Work instructions: From the line that contains "April 1, 2010" down to the last line of the data below, transcribe every line exactly.
★ ★ ★ ★
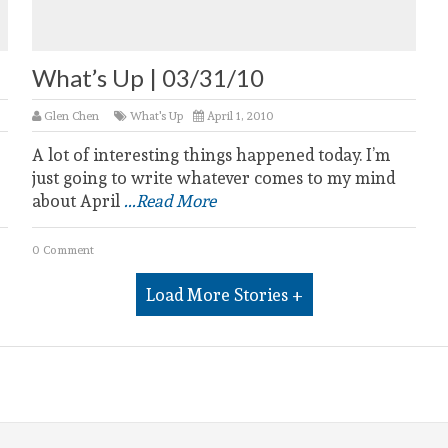
What’s Up | 03/31/10
Glen Chen
What's Up
April 1, 2010
A lot of interesting things happened today. I’m
just going to write whatever comes to my mind
about April
...Read More
0 Comment
Load More Stories +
★ ★ ★ ★
Solved problem:
April 1, 2010
A lot of interesting things happened today. I’m
just going to write whatever comes to my mind
about April
...Read More
0 Comment
Load More Stories +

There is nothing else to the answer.